EXERCISE DESCRIPTION – Starting at the line that contains "State Agencies" and stopping at the line that contains "Protect inbound email", restate each line of the records below exactly. Omit the pictures.

--- EXCERPTED DATA Enclosed Below ---

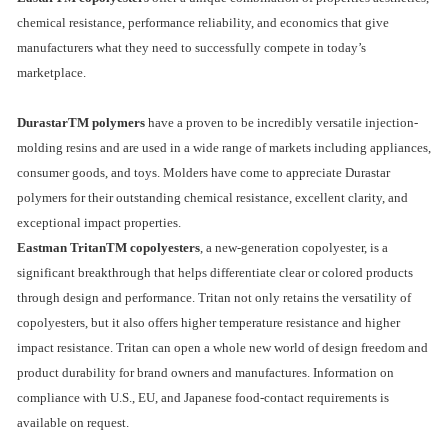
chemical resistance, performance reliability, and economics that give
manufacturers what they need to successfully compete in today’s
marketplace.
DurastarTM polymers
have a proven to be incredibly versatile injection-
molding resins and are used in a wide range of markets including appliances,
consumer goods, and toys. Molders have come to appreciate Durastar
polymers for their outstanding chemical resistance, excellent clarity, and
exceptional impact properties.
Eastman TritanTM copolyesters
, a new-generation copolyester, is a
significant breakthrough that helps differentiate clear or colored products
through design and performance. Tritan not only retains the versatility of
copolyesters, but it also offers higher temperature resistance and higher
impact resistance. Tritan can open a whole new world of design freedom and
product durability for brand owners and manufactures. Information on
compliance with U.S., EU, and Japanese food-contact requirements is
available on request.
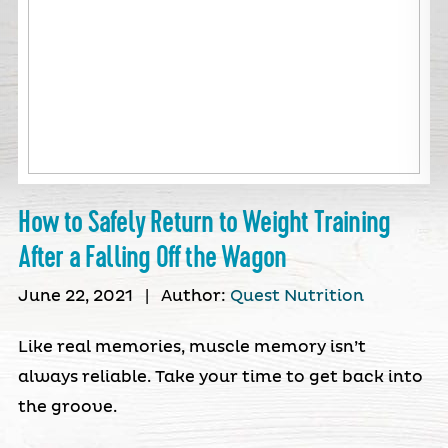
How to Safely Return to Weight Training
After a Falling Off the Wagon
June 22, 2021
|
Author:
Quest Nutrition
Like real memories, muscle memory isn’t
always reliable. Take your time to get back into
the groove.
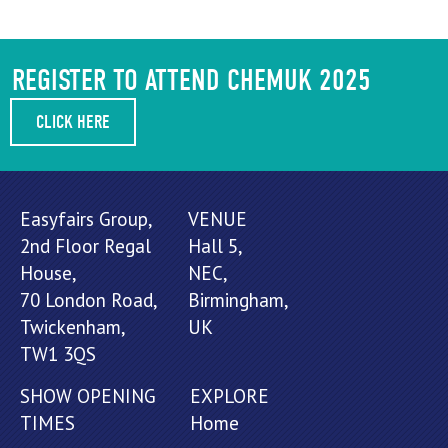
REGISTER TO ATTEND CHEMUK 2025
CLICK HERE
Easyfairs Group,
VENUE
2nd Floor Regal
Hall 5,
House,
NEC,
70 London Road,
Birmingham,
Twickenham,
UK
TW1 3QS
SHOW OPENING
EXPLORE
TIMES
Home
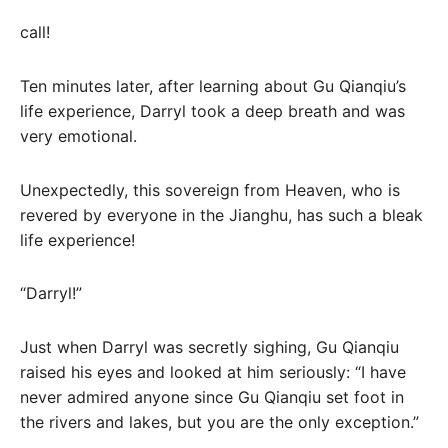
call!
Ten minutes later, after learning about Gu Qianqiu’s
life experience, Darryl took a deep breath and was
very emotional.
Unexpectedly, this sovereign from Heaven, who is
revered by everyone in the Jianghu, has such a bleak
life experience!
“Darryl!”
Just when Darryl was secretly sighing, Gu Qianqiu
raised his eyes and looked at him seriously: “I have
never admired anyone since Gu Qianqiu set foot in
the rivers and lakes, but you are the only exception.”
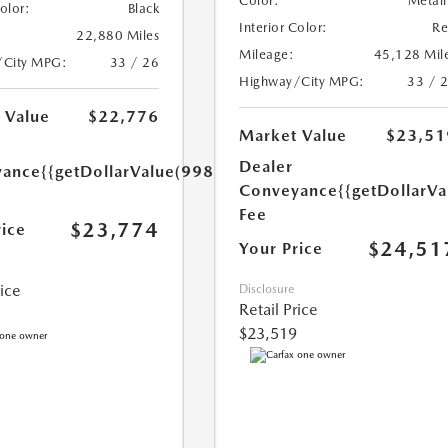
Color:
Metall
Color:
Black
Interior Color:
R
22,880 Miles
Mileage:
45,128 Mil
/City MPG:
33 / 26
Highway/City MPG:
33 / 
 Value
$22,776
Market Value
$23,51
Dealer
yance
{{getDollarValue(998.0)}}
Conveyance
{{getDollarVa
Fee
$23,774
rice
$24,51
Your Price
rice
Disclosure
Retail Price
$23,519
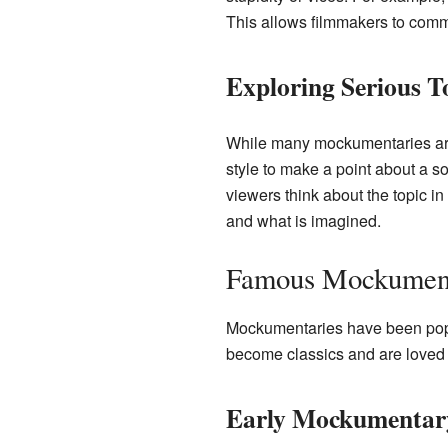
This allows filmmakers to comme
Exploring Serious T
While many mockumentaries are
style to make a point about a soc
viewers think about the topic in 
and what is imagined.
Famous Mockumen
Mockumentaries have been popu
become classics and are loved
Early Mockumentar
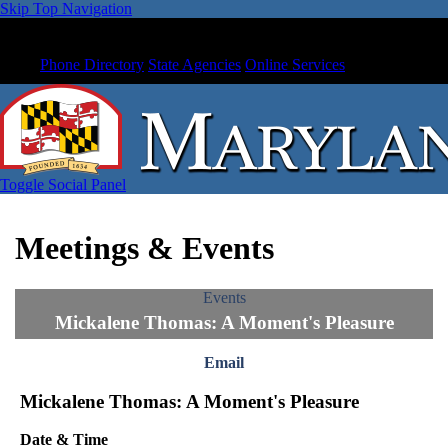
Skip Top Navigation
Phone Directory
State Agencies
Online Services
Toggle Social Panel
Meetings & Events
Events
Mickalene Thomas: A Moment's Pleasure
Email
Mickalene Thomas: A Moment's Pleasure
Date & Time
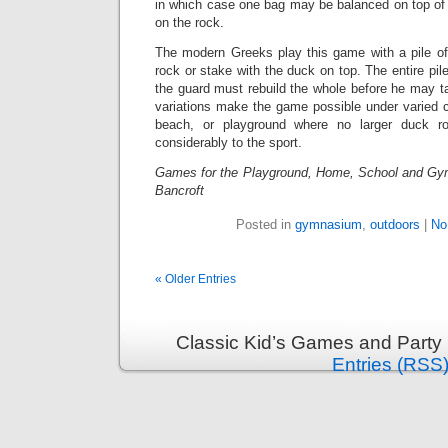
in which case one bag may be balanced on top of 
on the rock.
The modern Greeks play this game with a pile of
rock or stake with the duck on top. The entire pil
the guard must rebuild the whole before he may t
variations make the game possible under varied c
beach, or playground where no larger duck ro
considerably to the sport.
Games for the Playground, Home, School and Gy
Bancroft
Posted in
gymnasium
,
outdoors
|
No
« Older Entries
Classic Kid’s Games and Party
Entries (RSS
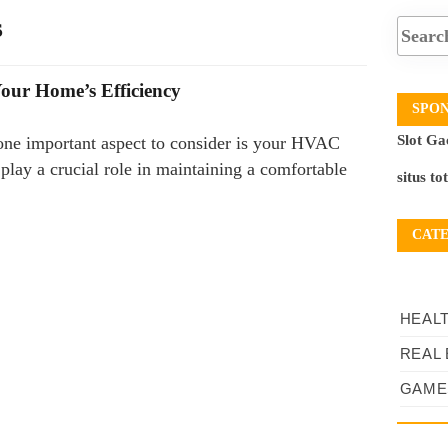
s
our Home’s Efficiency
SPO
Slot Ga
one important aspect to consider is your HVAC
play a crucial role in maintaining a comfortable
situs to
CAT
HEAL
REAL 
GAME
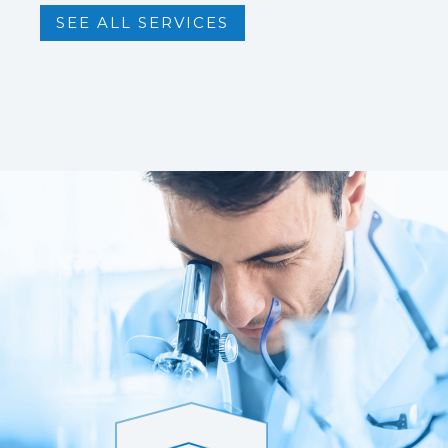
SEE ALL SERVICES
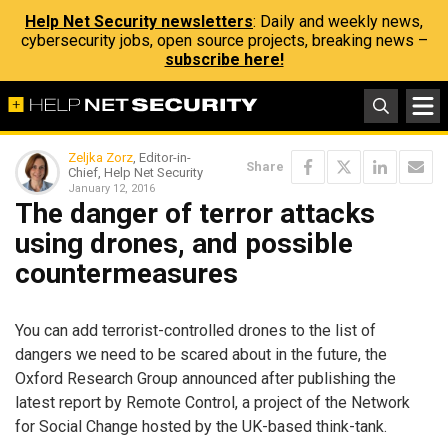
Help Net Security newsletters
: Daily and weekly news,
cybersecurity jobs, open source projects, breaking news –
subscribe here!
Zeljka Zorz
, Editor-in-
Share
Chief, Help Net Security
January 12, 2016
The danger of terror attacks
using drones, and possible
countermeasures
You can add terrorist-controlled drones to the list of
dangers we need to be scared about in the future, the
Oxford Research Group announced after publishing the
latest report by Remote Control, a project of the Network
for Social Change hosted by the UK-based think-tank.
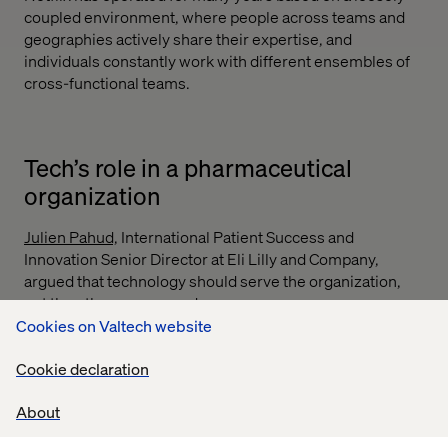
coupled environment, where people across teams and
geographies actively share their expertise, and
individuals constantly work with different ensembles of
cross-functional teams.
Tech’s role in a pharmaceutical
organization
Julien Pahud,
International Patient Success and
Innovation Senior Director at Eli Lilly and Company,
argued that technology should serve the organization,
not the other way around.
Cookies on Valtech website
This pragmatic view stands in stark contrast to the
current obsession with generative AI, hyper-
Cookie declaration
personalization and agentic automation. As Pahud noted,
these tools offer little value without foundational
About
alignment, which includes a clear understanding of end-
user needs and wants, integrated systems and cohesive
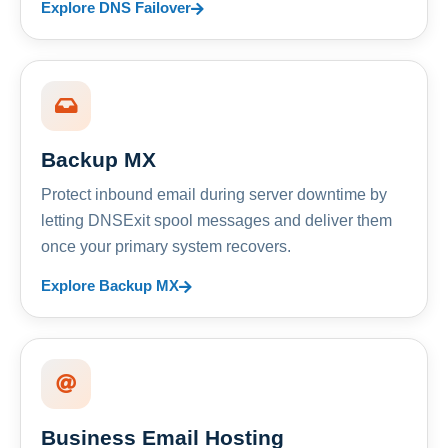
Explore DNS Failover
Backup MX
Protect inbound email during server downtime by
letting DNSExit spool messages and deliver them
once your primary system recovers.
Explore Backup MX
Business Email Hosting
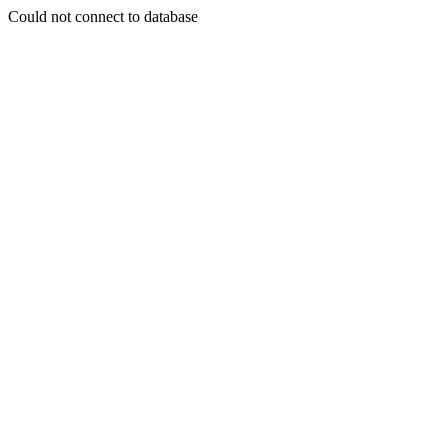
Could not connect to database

--- End of Enclosed EXCERPTED DATA ---
--- EXCERPTED DATA Enclosed Below ---

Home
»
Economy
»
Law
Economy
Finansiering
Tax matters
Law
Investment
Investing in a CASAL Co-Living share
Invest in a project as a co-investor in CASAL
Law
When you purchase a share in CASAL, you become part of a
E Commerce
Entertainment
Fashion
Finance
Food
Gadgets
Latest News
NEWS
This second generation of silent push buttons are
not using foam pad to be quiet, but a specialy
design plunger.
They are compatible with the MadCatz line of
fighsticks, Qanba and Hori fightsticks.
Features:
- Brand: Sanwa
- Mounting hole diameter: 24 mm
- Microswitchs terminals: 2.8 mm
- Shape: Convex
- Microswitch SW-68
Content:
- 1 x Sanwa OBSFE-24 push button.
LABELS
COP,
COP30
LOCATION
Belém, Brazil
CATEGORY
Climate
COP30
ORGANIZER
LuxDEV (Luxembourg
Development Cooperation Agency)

--- End of Enclosed EXCERPTED DATA ---

TASK RESPONSE –
State Agencies
Online Services
Toggle Social Panel
Meetings & Events
Events
Mickalene Thomas: A Moment's Pleasure
Email
Mickalene Thomas: A Moment's Pleasure
Date & Time
in which case one bag may be balanced on top of 
on the rock.
The modern Greeks play this game with a pile of
rock or stake with the duck on top. The entire pil
the guard must rebuild the whole before he may t
variations make the game possible under varied c
beach, or playground where no larger duck ro
considerably to the sport.
Games for the Playground, Home, School and Gy
Bancroft
Posted in
gymnasium
,
outdoors
|
No
« Older Entries
Classic Kid’s Games and Party
Entries (RSS
s
our Home’s Efficiency
SPO
Slot Ga
one important aspect to consider is your HVAC
play a crucial role in maintaining a comfortable
situs to
CAT
HEAL
REAL 
GAME
SEE ALL SERVICES
Help Net Security newsletters
: Daily and weekly news,
cybersecurity jobs, open source projects, breaking news –
subscribe here!
Zeljka Zorz
, Editor-in-
Share
Chief, Help Net Security
January 12, 2016
The danger of terror attacks
using drones, and possible
countermeasures
You can add terrorist-controlled drones to the list of
dangers we need to be scared about in the future, the
Oxford Research Group announced after publishing the
latest report by Remote Control, a project of the Network
for Social Change hosted by the UK-based think-tank.
coupled environment, where people across teams and
geographies actively share their expertise, and
individuals constantly work with different ensembles of
cross-functional teams.
Tech’s role in a pharmaceutical
organization
Julien Pahud,
International Patient Success and
Innovation Senior Director at Eli Lilly and Company,
argued that technology should serve the organization,
not the other way around.
Cookies on Valtech website
This pragmatic view stands in stark contrast to the
current obsession with generative AI, hyper-
Cookie declaration
personalization and agentic automation. As Pahud noted,
these tools offer little value without foundational
About
alignment, which includes a clear understanding of end-
user needs and wants, integrated systems and cohesive
Explore DNS Failover
Backup MX
Protect inbound email during server downtime by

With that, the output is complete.